Is ROI really that important!?!
Measuring ROI allows a business to ensure its investments are sound. It’s not rocket science to know that if expenditure provides no returns, the business can identify this and react accordingly. In an ideal world, a comprehensive financial plan would be put together to predict return on investment allowing managers to justify a case for further spending. As a previous L&D manager I often found the biggest challenge was getting the business to understand that if everyone was working at full capacity, all doing what only they could do, then that was a good starting point! People not being utilised effectively, or staff being unskilled, reduced the potential of any return because the investment was starting with an un-achievable perspective!
The difficulty lies in being able to make the training budget work and knowing how to prove that training is effective. I found the problem occurs when you try to measure L&D benefits in a purely financial model; which got me thinking – instead shouldn’t we be looking at other ways of measuring ROI which can be used in the same way for similar benefits? We don’t do an ROI analysis on office furnishing spend, although furnishing an office is often a huge cost. Maybe there are other ways of looking at ROI for topics such as L&D, office infra structure and other similar areas which support the working environment as a whole.
This lead me to ask the question, “What does ROI actually mean?”
It is often used as the latest L&D ‘buzz’ word, but I am not sure anyone is actually able to demonstrate it! So, in my quest to find the ROI truth it’s no immediate surprise that the textbook answer is that ROI (Return on Investment) is a measure used to “evaluate the efficiency of expenditure against objectives, using multiple investment comparisons against each other”. Traditionally, ROI has been associated solely with financial measurement.
Traditional formula: Return on investment (%) = (Net profit of the project / Investment) × 100.
Training can often be seen by the business as a drain on finance and time … if we prove a return we may be able to educate the business that training is in fact an investment.
A survey carried out by Ashridge Business School with 270 Europe-based businesses explored the views of both L&D practitioners and executive sponsors regarding the evaluation of executive education. So if business sponsors /executives are putting pressure on us to demonstrate an ROI, they must be actively applying it within their owns areas then right?… actually no!
The research demonstrated:
When asking executive sponsors how they would describe ROI when referring to L&D campaigns, only 8% described ROI as a financial metric. In contrast, 88% of respondents focused on improving individual performance and positioning the company for long term strategic success.
Only 11% of respondents report regularly evaluating impact at the organisational level, and only 3% regularly assess the financial ROI of executive education.
85% of HRD respondents believe that ROI evaluation will become more important over the next three years.

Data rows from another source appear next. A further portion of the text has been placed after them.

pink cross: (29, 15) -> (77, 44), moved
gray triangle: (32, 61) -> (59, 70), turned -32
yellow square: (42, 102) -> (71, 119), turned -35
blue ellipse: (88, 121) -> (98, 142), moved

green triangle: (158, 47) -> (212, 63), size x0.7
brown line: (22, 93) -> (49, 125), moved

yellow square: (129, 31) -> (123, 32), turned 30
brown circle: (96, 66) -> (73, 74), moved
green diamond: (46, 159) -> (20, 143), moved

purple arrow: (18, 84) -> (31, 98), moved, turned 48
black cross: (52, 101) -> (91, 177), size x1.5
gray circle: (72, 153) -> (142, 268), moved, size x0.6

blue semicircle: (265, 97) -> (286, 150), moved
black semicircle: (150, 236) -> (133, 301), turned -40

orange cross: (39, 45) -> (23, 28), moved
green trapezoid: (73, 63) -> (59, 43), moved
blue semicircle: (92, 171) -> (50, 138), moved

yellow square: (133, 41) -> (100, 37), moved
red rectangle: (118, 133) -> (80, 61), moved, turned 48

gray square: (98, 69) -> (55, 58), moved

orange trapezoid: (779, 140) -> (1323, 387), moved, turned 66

However, 43% of HR professionals stated that it was often impossible to measure the ROI of executive education using objective measures.
86% of respondents regularly evaluate using participant reactions to training. A very wide range of evaluation methods are used, but the post training ‘happy sheet’ is still by far the most commonly used, reported as being used by 89% of these businesses.

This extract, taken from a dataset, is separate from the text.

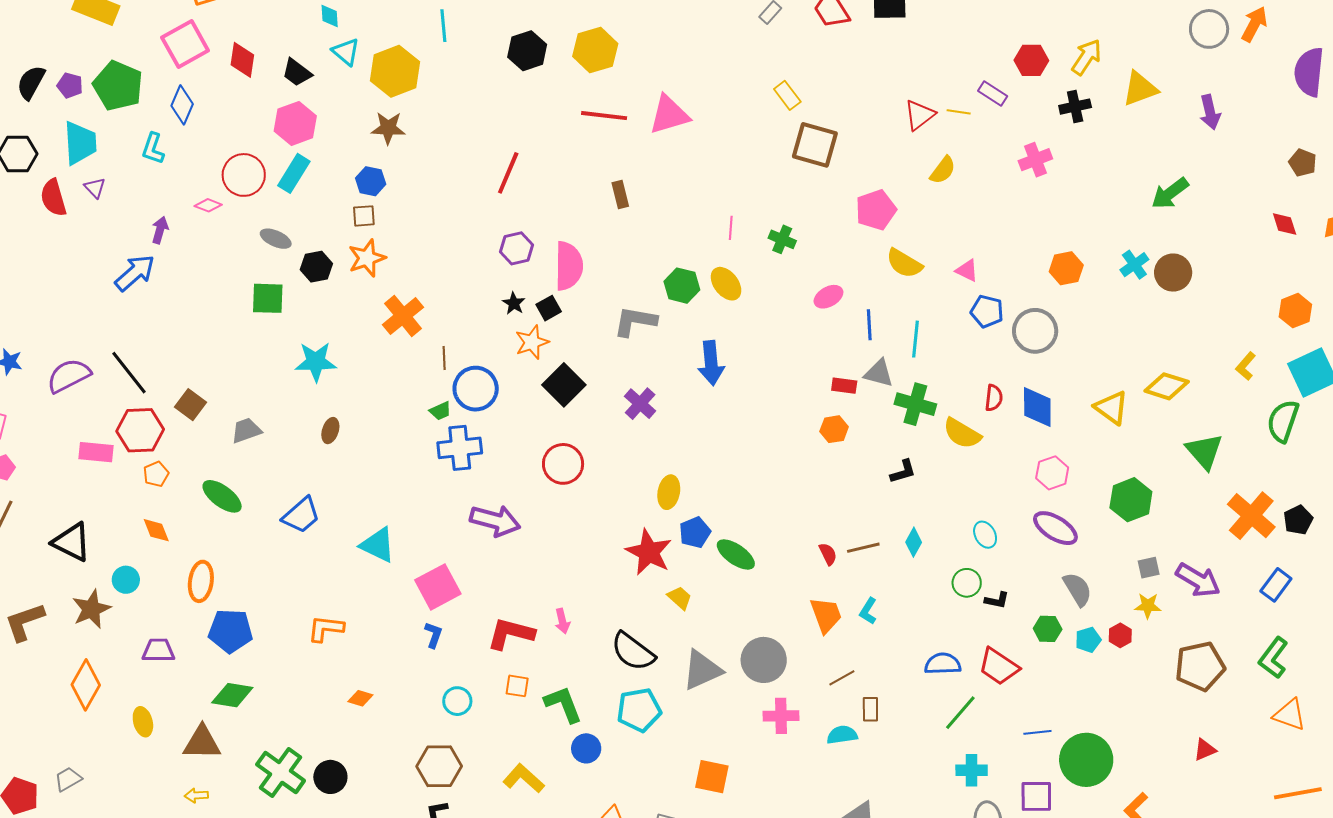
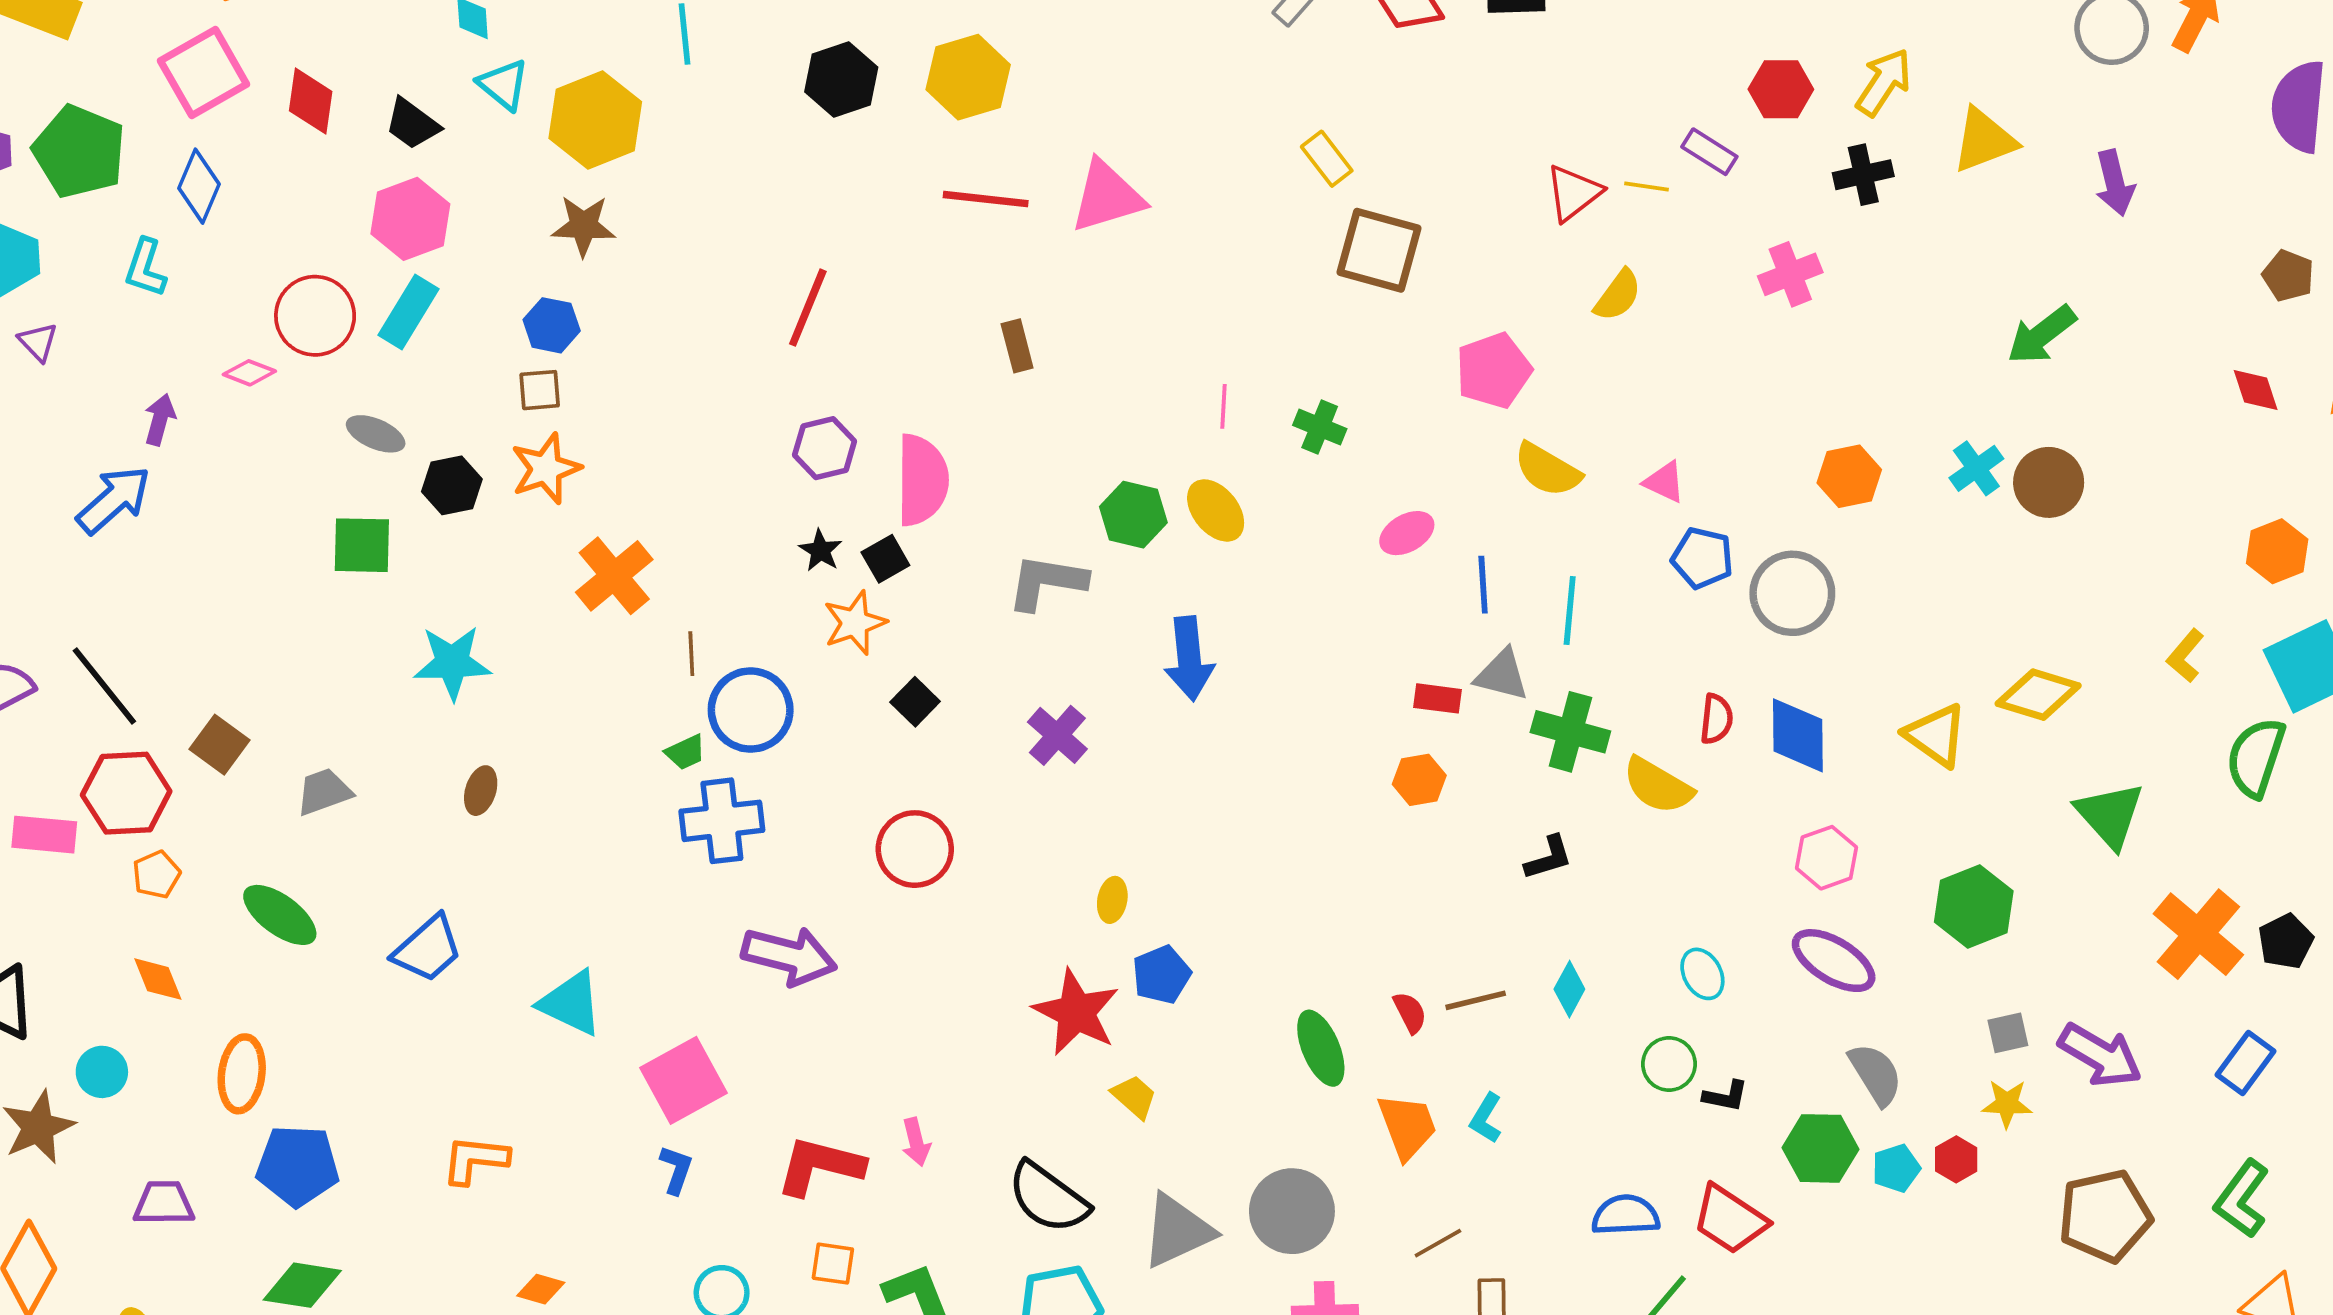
black square: (564, 385) -> (915, 702), size x0.6
yellow ellipse: (669, 492) -> (1112, 900), size x0.7
green ellipse: (736, 554) -> (1321, 1048), moved, turned 33
green hexagon: (1048, 629) -> (1820, 1148), size x1.4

Up until now we have assumed that everyone will be assessing ROI on a strictly financial basis, but is this traditional ROI calculation reflected in real life? Not according to the statistics above! Are real organisations like yours measuring the financial ROI of their L&D campaigns? According to the Ashridge research, only “3% of HR departments regularly assess based on financial ROI and only 8% of executive sponsors are looking for financial ROI in their reporting”.
So, this made me wonder, if the traditional measurement is not in demand, what is?
I work with HR & L&D managers every week that are constantly being told to demonstrate an ROI using the traditional formula, you know the financials of what the training costs, but how do you measure your net profit with so many other factors, all of which are effecting the bottom-line making it impossible to separate out the training’s effect? And – no-one paying attention to it anyway!
I remember having a conversation with the deputy CEO of a national newspaper about the challenges of justifying and demonstrating a ROI. His view was that “if you’re a good leader, you know what your people need and so do they because they are anticipating how they can always improve and be the best they can be”.
“It’s easy” he said – “I rely on gut instinct. If we have the right people, with the right forward thinking mindset, the ROI becomes a constant evolving internal cycle of their behaviour to demonstrate what they know, what they can do to improve, and constantly striving to continue to be the best – if you keep throwing the financials at people very quickly they feel like just another cost where the real value is forgotten and not utilised.”
The ultimate ROI for training is of course changes in behaviour that save or earn money. Better decisions, less time wasted and major risks avoided because people are prepared. These factors can in fact be measured and presented to senior staff as clear financial gains to the business because of changes in behaviour.